According to Airlines for America, "The U.S. aviation industry and its customers are subject to 17 different federal taxes and fees, which totaled nearly $19 billion in 2012. In FY 2013, U.S. airlines and passengers paid $2.3 billion in federal taxes and fees to TSA - a 100 percent increase from the amount collected in 2002." If any other business in America was forced to pay 17 different federal taxes, then it too would have problems surviving, let alone succeeding. Yet, instead of allowing our domestic carriers to compete on an even playing field with foreign carriers, the U.S. government hampers the American airline industry at every turn with a slew of taxes and regulations, thus giving foreign competitors a distinct competitive advantage over their U.S.-based counterparts.

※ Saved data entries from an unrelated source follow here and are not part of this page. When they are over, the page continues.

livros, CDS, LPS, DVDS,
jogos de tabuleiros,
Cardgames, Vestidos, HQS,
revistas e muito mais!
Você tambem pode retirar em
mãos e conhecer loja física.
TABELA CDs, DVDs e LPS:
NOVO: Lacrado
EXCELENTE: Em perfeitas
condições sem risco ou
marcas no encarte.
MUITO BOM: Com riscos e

And Congress now intends to make matters worse. The budget conference committee is considering raising the fee the government charges to airlines for passenger security. In fact, according to news reports, the proposed measure would double a tax on U.S. airline passengers. The revenue collected from this so-called fee would be directed to the Transportation Security Administration (TSA). Make no mistake that this fee is just another tax increase. It will surely discourage travel causing our nation to lose revenue otherwise headed to the U.S. Treasury, in addition to shedding more jobs that middle class families rely upon.

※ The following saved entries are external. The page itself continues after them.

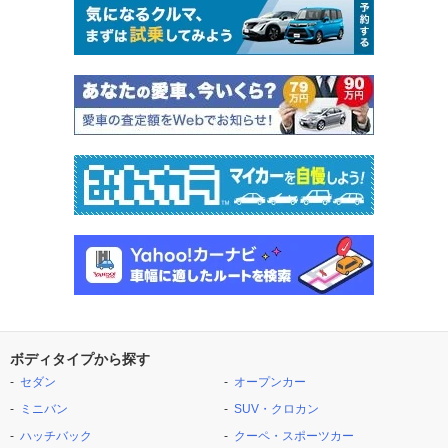
ボディタイプから探す
セダン
オープンカー
ミニバン
SUV・クロカン
ハッチバック
クーペ・スポーツカー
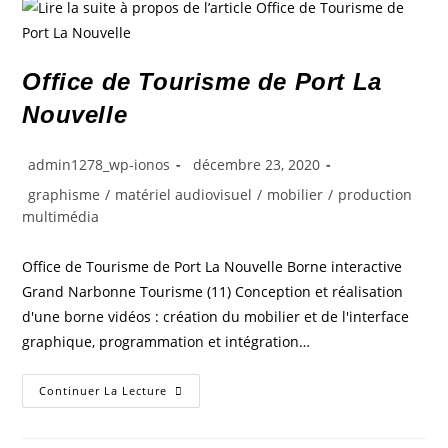
Office de Tourisme de Port La
Nouvelle
admin1278_wp-ionos
décembre 23, 2020
graphisme
/
matériel audiovisuel
/
mobilier
/
production
multimédia
Office de Tourisme de Port La Nouvelle Borne interactive
Grand Narbonne Tourisme (11) Conception et réalisation
d'une borne vidéos : création du mobilier et de l'interface
graphique, programmation et intégration…
Continuer La Lecture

Give the current fragility of our economy; we must do a better job weighing the impact of increasing fees or taxes. We can all agree that airport security is essential and should be appropriately funded, but that does not mean that we should give the government a blank check to spend on excessive and ineffective programs, especially in light of America's $17 trillion debt. Since 2007, the TSA workforce has rapidly grown by 13 percent and Congress has opted to increase its budget by 18 percent. Over the same period, the total number of passengers screened has decreased by 11 percent, making it difficult to justify the budget increase.
And Congress now wants to raise fees or taxes, which would endorse TSA's wasteful spending without making meaningful decisions about how to identify savings. Unfortunately, this could have severe economic repercussions. As history has consistently shown, new fees or taxes are not a viable pathway to economic recovery, as it forces consumers to rethink activity, in this case, travel. The TSA already receives substantial funding each year. And given its largess and recent expenditures, it does not need more resources; rather, it needs to allocate its existing funds more efficiently. If implemented, this tax proposal will further inflate our oversized government and further jeopardize the fiscal health of the U.S. airline industry.

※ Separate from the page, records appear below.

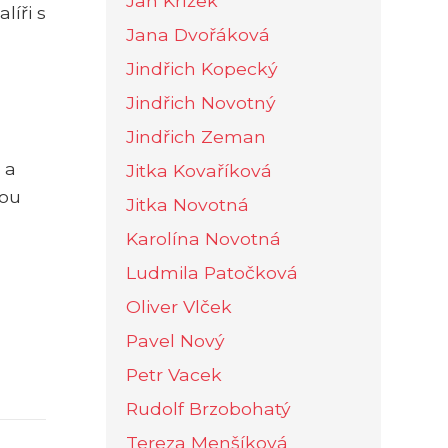
Jan Křížek
íři s
Jana Dvořáková
Jindřich Kopecký
Jindřich Novotný
Jindřich Zeman
 a
Jitka Kovaříková
lou
Jitka Novotná
Karolína Novotná
Ludmila Patočková
Oliver Vlček
Pavel Nový
Petr Vacek
Rudolf Brzobohatý
Tereza Menšíková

Efforts are well intentioned and everyone supports an end to the fiscal crises that have too often served as the government's method for managing its budget and our economy, but raising fees or taxes on Americans is not the solution. The TSA can and should be forced to function with greater effectiveness and Americans should not be burdened with the additional costs.
I’d pay more. . .if TSA would not show up.
Security Theater costs money.
It is with my tongue firmly planted in my cheek, that I say — TSA, the new Postal Service. They do not earn, or create anything. They are good only at spending money.